What you are asked to do:
Go through the entries below and copy each line that holds the word "cappuccio".

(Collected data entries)
——————

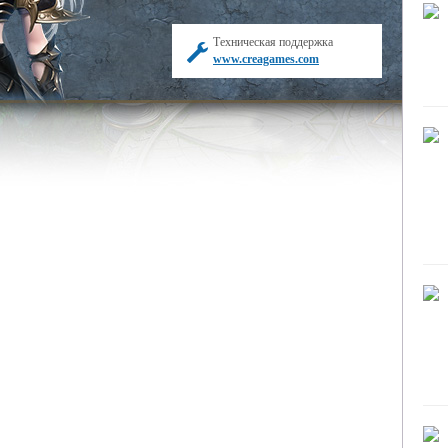
Техническая поддержка
www.creagames.com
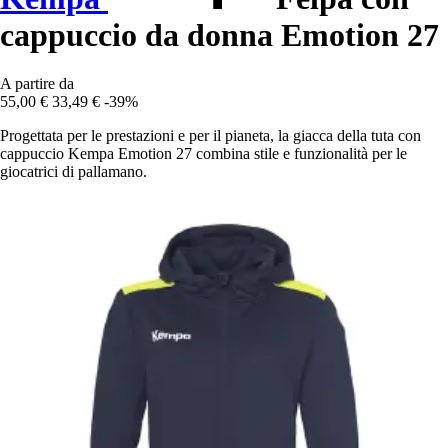
cappuccio da donna Emotion 27
A partire da
55,00 €
33,49 €
-39%
Progettata per le prestazioni e per il pianeta, la giacca della tuta con
cappuccio Kempa Emotion 27 combina stile e funzionalità per le
giocatrici di pallamano.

——————

Reply:
cappuccio da donna Emotion 27
cappuccio Kempa Emotion 27 combina stile e funzionalità per le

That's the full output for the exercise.